Limita sostiene que matar es el mejor negocio de la amplia plaza que ofrece la delincuencia. Es cuestión de ver quién se cotiza, es un trabajo caro, porque no es para cualquiera. Walter y el Cholito no se atreven a cuestionar la validez de los dichos de Jorge, es cierto que en su casa hay televisión y le gustan las películas de tiros y robos, pero en el barrio se aprende más, cuando se sabe escuchar.

– Si vas a matar que sea para alguien. En eso siempre te van a respetar. Si sabés matar, nadie te va joder. Yo lo haría por que sé como hay que hacerlo.

Y la afirmación corta el aire de ansiedad. Limita devuelve la demanda de sus amigos en una pregunta pedagógica: ¿Cómo matarían ustedes? Los chicos se devanan, hablan de métodos inverosímiles, sangrientos, ingenuos, exagerados, imposibles, hablan de botellas rotas, de armas caseras como astillas de madera, de ácidos que hacen desaparecer; el maestro los va conduciendo por el sendero del saber cuestionando cada una de las respuestas y planteos. Cuando la cuestión se agota en lo irrealizable, el maestro anuncia la respuesta:

– Es bien fácil: un caño limado, un buen caño limado.

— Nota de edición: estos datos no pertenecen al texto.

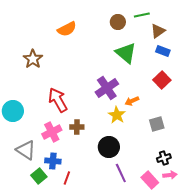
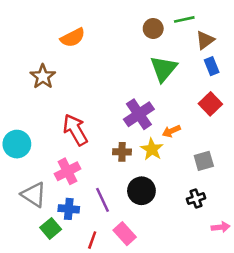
orange semicircle: (67, 29) -> (73, 38), moved
blue rectangle: (163, 51) -> (212, 66), turned 48
green triangle: (126, 53) -> (164, 69), turned 30
brown cross: (77, 127) -> (122, 152), moved
black cross: (164, 158) -> (196, 199), moved
purple line: (121, 173) -> (103, 200), moved
red line: (67, 178) -> (92, 240), moved
pink rectangle: (150, 180) -> (125, 234), moved

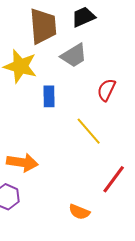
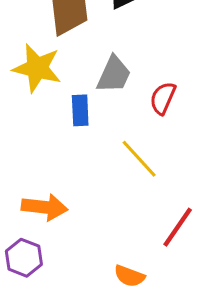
gray trapezoid: (74, 55) -> (114, 75), moved, turned -32

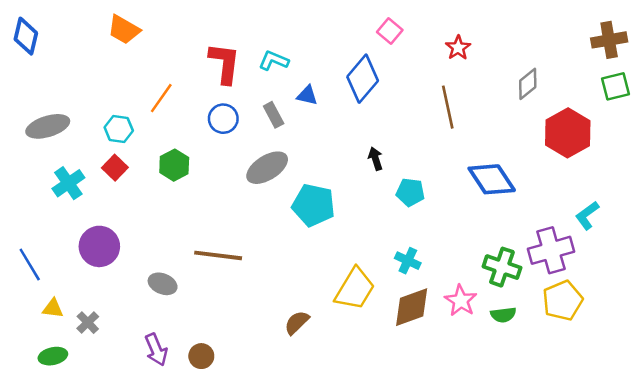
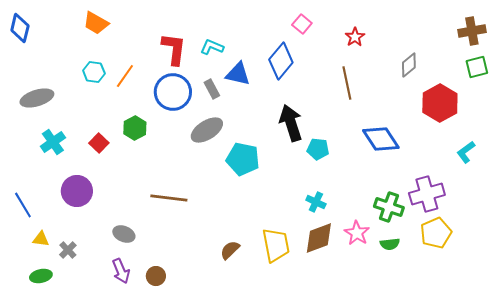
blue triangle: (307, 95) -> (238, 74), size x1.5
blue circle: (223, 119) -> (173, 92), size x1.6
cyan hexagon: (119, 129) -> (94, 72), moved
black arrow: (376, 159) -> (291, 123), size x2.0
red square: (115, 168) -> (99, 143), moved
cyan L-shape: (587, 215) -> (466, 152), moved
gray ellipse: (163, 284) -> (124, 234), moved
yellow trapezoid: (355, 289) -> (276, 245), moved, turned -42

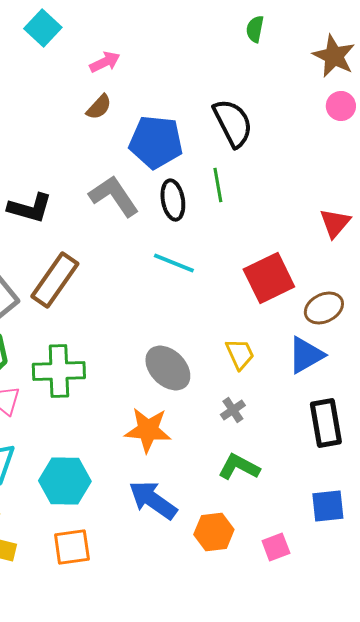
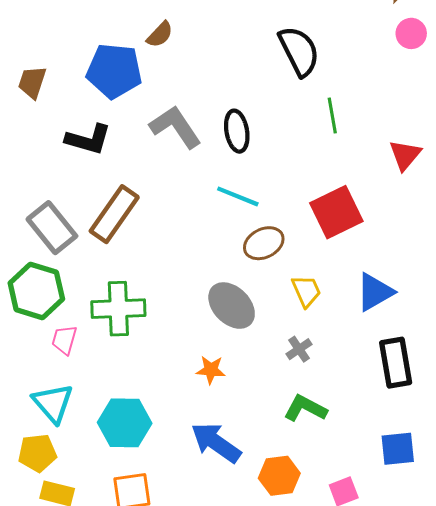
blue pentagon: (156, 142) -> (114, 71), moved
green line: (218, 185) -> (332, 115), moved
brown ellipse: (324, 308) -> (264, 243), moved
orange star: (148, 430) -> (211, 370), size x0.6

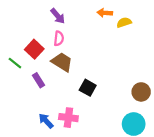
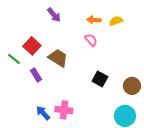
orange arrow: (105, 13) -> (94, 20), moved
pink semicircle: (59, 38) -> (91, 40), moved, turned -48
black square: (88, 88) -> (100, 79), moved

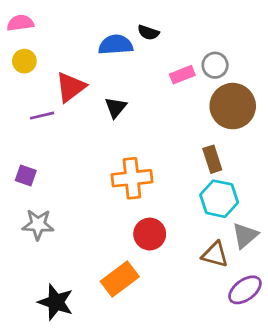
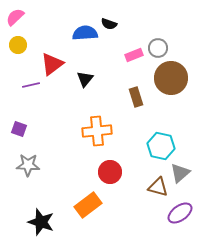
pink semicircle: (20, 23) -> (15, 17), turned -36
brown rectangle: (212, 159) -> (136, 97), moved

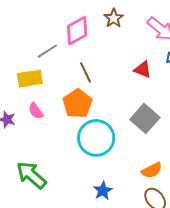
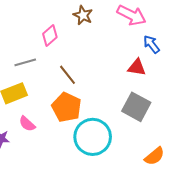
pink diamond: (77, 31) -> (50, 35), size x0.7
gray line: (47, 51) -> (25, 62), turned 30
red triangle: (143, 70) -> (137, 67), moved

Cuando los otros no entienden, Limita da una rústica cátedra de partes de un arma. Habla de la “aguja del percutor”, habla de “estrías”, dibuja en la tierra polvorienta con una ramita seca. Los otros dos lo escuchan azorados. De pronto aparecen otros más grandes, los quieren correr del lugar. Se produce un diálogo sobrador con los jóvenes mayores que los niños. Limita se defiende diciendo que está hablando de matar porque él es capaz de hacerlo, que si le dan un fierro limado lo hace. Los más grandes lo descalifican, y él argumenta con su lógica Maquiavélica. Los más grandes lo terminan felicitando, y le hacen más preguntas, saben que el pendejito es bravo. Y entonces le ponen el sobrenombre, y el chico empieza a ser pibe, tiene nombre propio. Los otros pibes más grandes le enseñan a él y sólo a él, de qué manera darles la mano, cómo saludarlos a cada uno de ellos como hacen “los del palo”. Y Limita toca el cielo con las manos, ya es grande, ya es grosso, y sus amigos unos giles, pero que lo admiran y lo veneran, y él les tiene que enseñar. Y la clase no podía terminar mejor.